Task statement. Repeat each of these records exactly.

(Document structure recognition data)
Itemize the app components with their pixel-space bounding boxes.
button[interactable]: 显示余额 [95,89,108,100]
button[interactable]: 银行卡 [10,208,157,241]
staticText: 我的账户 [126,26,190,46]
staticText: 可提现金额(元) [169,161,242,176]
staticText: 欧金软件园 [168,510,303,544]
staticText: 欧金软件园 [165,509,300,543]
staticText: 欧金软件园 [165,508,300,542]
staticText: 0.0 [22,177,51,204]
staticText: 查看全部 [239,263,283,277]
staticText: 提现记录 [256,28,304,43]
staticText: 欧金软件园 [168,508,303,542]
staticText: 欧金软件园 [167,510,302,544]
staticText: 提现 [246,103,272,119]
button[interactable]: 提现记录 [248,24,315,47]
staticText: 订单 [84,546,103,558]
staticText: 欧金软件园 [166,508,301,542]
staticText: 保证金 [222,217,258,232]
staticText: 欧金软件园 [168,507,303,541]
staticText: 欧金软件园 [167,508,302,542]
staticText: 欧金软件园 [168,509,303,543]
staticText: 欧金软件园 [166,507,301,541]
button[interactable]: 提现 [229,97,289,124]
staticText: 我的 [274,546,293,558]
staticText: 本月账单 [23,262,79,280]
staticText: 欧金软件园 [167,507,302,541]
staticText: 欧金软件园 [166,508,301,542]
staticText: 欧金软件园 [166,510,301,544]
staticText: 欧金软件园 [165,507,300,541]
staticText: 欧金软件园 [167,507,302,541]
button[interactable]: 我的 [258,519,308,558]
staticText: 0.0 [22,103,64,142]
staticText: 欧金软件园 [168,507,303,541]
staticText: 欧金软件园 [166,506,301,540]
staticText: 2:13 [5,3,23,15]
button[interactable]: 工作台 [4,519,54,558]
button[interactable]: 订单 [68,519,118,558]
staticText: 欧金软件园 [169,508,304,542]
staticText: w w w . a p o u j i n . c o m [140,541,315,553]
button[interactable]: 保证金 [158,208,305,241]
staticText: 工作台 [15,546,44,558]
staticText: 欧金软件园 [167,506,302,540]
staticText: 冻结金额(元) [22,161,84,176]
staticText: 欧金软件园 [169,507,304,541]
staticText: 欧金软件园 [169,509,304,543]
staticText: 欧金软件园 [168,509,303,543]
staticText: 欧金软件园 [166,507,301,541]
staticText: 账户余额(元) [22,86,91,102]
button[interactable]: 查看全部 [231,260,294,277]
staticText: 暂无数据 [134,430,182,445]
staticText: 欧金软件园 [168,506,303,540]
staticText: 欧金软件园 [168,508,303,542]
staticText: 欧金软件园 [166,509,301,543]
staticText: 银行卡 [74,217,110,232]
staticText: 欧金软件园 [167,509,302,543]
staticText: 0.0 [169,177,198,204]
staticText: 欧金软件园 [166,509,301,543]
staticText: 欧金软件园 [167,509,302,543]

Your response.
Itemize the app components with their pixel-space bounding boxes.
button[interactable]: 显示余额 [95,89,108,100]
button[interactable]: 银行卡 [10,208,157,241]
staticText: 我的账户 [126,26,190,46]
staticText: 可提现金额(元) [169,161,242,176]
staticText: 欧金软件园 [168,510,303,544]
staticText: 欧金软件园 [165,509,300,543]
staticText: 欧金软件园 [165,508,300,542]
staticText: 0.0 [22,177,51,204]
staticText: 查看全部 [239,263,283,277]
staticText: 提现记录 [256,28,304,43]
staticText: 欧金软件园 [168,508,303,542]
staticText: 欧金软件园 [167,510,302,544]
staticText: 提现 [246,103,272,119]
button[interactable]: 提现记录 [248,24,315,47]
staticText: 订单 [84,546,103,558]
staticText: 欧金软件园 [166,508,301,542]
staticText: 保证金 [222,217,258,232]
staticText: 欧金软件园 [168,507,303,541]
staticText: 欧金软件园 [167,508,302,542]
staticText: 欧金软件园 [168,509,303,543]
staticText: 欧金软件园 [166,507,301,541]
button[interactable]: 提现 [229,97,289,124]
staticText: 我的 [274,546,293,558]
staticText: 本月账单 [23,262,79,280]
staticText: 欧金软件园 [167,507,302,541]
staticText: 欧金软件园 [166,508,301,542]
staticText: 欧金软件园 [166,510,301,544]
staticText: 欧金软件园 [165,507,300,541]
staticText: 欧金软件园 [167,507,302,541]
button[interactable]: 我的 [258,519,308,558]
staticText: 0.0 [22,103,64,142]
staticText: 欧金软件园 [168,507,303,541]
staticText: 欧金软件园 [166,506,301,540]
staticText: 2:13 [5,3,23,15]
button[interactable]: 工作台 [4,519,54,558]
button[interactable]: 订单 [68,519,118,558]
staticText: 欧金软件园 [169,508,304,542]
staticText: w w w . a p o u j i n . c o m [140,541,315,553]
button[interactable]: 保证金 [158,208,305,241]
staticText: 工作台 [15,546,44,558]
staticText: 欧金软件园 [167,506,302,540]
staticText: 冻结金额(元) [22,161,84,176]
staticText: 欧金软件园 [169,507,304,541]
staticText: 欧金软件园 [169,509,304,543]
staticText: 欧金软件园 [168,509,303,543]
staticText: 欧金软件园 [166,507,301,541]
staticText: 账户余额(元) [22,86,91,102]
button[interactable]: 查看全部 [231,260,294,277]
staticText: 暂无数据 [134,430,182,445]
staticText: 欧金软件园 [168,506,303,540]
staticText: 欧金软件园 [168,508,303,542]
staticText: 欧金软件园 [166,509,301,543]
staticText: 银行卡 [74,217,110,232]
staticText: 欧金软件园 [167,509,302,543]
staticText: 0.0 [169,177,198,204]
staticText: 欧金软件园 [166,509,301,543]
staticText: 欧金软件园 [167,509,302,543]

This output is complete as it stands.